**Supplied material**:
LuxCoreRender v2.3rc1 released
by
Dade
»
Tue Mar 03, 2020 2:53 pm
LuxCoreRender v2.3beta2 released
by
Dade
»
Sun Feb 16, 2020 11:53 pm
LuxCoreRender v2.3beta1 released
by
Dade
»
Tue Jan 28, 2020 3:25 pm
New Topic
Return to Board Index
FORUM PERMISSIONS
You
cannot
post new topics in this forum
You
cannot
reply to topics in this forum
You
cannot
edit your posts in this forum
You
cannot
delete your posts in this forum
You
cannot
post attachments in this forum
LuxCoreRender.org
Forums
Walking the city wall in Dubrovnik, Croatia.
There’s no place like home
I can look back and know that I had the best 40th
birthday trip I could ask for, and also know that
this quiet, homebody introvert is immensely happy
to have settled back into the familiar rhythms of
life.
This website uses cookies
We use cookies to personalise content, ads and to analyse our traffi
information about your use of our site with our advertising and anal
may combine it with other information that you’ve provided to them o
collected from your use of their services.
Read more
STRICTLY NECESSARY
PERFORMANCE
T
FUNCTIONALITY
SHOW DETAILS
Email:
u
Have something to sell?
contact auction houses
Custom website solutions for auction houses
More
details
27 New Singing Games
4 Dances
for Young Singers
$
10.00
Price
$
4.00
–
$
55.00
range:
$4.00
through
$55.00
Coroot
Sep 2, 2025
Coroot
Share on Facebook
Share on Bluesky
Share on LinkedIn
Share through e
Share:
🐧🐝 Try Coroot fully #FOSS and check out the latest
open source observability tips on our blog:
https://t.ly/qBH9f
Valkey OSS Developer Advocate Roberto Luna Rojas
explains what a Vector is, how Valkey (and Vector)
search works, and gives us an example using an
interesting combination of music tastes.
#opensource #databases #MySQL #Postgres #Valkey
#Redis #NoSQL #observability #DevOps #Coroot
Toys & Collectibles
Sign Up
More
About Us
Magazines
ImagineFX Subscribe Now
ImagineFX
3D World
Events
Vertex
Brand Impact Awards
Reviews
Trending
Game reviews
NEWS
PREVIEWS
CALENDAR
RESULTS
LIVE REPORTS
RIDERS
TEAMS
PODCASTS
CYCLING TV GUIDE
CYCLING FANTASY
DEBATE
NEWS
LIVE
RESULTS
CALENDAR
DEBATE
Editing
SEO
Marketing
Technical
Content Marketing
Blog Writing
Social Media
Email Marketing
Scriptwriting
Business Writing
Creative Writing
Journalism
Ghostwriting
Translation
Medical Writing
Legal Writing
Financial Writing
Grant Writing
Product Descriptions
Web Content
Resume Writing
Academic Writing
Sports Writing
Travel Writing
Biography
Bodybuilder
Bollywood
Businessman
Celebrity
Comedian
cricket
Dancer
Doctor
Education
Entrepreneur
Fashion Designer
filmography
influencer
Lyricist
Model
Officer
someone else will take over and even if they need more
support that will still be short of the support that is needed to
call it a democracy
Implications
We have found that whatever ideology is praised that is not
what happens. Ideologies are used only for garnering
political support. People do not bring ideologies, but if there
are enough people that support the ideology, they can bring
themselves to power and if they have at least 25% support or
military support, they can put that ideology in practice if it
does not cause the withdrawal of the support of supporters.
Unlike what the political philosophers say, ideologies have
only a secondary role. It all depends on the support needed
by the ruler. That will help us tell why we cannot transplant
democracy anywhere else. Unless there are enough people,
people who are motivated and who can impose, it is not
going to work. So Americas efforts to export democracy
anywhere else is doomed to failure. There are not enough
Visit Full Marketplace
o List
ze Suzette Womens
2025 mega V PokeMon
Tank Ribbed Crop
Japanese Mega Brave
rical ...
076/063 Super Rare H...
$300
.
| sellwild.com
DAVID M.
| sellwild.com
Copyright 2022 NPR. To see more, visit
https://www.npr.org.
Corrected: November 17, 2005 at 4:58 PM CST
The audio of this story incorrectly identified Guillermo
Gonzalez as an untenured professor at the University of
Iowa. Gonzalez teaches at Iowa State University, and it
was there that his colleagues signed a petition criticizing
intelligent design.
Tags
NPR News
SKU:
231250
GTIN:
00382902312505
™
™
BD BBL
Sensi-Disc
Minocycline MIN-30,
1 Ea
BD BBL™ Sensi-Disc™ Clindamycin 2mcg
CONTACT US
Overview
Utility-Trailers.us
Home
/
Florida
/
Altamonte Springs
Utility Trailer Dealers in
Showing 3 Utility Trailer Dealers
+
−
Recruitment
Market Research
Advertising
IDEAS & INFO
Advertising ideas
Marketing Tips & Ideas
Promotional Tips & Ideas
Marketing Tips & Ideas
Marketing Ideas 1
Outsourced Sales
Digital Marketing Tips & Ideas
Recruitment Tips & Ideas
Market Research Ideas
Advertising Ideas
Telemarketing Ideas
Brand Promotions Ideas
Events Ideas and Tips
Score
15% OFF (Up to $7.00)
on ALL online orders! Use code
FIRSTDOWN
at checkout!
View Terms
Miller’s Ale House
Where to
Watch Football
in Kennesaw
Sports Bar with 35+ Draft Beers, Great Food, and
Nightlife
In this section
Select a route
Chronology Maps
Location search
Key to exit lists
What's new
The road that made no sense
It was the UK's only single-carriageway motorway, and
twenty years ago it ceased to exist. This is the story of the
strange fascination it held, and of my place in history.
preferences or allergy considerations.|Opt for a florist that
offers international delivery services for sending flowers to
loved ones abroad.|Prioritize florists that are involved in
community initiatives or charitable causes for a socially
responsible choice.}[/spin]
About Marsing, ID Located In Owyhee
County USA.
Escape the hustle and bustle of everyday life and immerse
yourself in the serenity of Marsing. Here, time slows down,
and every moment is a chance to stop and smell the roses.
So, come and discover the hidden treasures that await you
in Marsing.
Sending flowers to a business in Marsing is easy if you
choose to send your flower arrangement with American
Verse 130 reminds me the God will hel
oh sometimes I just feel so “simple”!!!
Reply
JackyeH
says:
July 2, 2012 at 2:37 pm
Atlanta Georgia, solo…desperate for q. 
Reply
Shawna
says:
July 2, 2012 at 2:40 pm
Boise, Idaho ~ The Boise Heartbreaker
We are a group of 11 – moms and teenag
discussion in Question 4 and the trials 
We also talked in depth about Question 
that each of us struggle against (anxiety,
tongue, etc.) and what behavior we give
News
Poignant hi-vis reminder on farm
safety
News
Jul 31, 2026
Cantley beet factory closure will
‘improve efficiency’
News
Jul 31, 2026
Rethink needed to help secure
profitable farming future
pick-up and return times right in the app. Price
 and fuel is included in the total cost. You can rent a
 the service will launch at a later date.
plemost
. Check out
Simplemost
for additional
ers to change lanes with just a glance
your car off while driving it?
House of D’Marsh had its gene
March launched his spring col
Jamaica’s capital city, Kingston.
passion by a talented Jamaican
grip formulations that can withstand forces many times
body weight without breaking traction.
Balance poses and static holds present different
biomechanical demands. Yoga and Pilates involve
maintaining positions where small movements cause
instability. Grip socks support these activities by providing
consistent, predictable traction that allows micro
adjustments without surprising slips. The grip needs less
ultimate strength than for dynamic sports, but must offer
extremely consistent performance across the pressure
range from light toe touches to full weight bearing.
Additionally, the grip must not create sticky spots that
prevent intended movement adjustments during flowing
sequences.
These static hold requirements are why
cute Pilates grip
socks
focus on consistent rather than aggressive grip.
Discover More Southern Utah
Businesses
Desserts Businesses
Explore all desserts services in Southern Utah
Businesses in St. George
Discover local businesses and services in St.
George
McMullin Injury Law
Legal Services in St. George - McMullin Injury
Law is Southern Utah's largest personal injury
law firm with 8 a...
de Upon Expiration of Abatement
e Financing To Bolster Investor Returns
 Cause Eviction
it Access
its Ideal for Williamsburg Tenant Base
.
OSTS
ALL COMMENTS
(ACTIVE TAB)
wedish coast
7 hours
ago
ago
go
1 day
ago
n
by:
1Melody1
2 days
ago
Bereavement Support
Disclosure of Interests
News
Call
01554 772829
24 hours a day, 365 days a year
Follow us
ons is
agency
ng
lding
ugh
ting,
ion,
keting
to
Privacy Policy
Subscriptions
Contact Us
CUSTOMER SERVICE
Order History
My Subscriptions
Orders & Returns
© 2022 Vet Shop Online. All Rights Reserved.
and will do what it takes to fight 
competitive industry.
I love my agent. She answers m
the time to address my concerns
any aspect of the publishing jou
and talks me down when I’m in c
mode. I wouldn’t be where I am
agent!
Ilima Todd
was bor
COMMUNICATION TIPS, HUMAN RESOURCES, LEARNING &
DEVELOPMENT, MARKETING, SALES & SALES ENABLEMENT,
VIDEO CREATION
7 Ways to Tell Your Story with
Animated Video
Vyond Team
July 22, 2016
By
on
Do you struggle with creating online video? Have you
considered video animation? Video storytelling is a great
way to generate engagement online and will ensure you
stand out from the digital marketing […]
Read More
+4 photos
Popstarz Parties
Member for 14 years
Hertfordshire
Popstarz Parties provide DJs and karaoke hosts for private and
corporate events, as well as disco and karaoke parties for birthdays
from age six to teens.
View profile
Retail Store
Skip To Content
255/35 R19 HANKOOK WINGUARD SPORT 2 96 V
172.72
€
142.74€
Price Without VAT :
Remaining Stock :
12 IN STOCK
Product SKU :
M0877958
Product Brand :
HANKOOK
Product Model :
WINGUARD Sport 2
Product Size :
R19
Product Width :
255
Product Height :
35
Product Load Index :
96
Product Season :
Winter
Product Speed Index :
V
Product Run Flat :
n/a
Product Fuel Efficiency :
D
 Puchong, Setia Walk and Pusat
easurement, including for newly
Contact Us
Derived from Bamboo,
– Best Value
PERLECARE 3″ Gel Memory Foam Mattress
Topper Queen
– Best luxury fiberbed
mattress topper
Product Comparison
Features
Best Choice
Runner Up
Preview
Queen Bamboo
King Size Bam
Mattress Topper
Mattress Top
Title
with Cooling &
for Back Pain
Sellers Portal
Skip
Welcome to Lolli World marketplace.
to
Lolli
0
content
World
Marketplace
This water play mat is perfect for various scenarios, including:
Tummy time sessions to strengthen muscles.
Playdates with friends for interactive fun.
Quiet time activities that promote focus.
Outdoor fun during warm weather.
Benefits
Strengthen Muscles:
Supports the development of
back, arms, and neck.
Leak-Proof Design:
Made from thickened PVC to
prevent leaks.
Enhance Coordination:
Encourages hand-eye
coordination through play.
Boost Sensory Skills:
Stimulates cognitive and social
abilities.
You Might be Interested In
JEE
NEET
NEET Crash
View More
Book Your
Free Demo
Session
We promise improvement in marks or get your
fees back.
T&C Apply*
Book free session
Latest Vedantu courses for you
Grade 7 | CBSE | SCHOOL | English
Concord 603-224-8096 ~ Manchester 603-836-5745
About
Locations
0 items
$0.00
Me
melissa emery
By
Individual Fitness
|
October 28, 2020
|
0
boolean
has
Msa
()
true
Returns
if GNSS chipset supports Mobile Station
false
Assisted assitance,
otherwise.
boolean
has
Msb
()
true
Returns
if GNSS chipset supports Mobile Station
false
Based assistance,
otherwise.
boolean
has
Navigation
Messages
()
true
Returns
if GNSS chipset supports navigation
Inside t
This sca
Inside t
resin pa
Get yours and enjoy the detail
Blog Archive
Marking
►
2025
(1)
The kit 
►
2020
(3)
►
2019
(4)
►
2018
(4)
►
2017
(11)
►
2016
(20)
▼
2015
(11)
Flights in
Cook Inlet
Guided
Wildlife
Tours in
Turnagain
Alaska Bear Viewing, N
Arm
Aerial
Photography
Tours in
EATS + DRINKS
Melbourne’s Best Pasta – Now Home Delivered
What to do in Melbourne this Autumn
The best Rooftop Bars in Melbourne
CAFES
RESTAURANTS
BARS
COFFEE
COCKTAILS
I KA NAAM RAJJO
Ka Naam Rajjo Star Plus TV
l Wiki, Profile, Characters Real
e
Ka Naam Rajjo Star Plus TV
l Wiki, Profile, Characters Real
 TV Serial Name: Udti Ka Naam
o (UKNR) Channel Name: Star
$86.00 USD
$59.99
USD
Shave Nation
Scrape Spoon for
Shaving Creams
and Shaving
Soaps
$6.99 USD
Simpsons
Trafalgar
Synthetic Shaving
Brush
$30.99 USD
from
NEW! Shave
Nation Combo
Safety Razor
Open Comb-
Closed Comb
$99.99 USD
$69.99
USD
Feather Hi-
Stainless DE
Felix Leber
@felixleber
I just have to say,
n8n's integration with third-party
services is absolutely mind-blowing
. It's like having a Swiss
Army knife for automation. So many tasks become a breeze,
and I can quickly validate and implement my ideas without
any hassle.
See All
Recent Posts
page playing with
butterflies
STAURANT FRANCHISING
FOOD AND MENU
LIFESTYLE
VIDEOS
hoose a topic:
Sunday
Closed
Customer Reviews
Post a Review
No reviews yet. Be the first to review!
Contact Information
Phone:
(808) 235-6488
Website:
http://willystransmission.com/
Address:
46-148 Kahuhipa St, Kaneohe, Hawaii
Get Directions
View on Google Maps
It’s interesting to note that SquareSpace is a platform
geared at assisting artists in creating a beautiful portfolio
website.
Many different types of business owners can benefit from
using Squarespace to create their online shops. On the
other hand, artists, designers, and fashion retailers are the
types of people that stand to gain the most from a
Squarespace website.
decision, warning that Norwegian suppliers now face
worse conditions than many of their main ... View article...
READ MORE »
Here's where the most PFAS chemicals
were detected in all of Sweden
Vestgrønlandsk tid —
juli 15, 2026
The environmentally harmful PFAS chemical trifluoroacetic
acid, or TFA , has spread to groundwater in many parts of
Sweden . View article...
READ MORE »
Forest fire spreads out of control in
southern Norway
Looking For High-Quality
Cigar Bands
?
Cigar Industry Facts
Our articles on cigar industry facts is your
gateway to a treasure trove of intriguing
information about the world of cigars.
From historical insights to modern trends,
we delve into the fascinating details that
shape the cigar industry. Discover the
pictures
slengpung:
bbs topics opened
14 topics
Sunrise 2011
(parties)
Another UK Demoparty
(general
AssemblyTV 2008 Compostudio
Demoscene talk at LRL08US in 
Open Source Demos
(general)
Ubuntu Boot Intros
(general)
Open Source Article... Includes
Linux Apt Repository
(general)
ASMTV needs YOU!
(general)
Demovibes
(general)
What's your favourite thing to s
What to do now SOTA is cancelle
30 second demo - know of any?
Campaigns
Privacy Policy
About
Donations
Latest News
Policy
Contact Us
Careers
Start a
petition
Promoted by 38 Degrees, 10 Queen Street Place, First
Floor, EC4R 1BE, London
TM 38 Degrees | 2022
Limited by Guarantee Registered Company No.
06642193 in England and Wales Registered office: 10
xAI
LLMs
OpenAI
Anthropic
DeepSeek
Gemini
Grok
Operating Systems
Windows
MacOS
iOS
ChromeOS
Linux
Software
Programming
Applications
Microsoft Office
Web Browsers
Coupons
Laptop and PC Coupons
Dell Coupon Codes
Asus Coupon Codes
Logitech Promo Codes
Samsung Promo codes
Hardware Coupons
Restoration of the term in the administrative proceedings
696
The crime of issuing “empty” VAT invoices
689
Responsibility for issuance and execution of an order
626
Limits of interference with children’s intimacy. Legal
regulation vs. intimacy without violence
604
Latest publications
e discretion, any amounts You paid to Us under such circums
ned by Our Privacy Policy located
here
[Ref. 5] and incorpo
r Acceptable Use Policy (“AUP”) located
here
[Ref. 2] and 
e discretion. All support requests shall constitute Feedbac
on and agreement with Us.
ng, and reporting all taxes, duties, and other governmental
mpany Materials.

**Task prompt**:
Beginning with the line above that contains "These static hold requirements are why", copy each line exactly up to and including the line that contains "Businesses in St. George", and go no further.

**Answer for this exercise**:
These static hold requirements are why
cute Pilates grip
socks
focus on consistent rather than aggressive grip.
Discover More Southern Utah
Businesses
Desserts Businesses
Explore all desserts services in Southern Utah
Businesses in St. George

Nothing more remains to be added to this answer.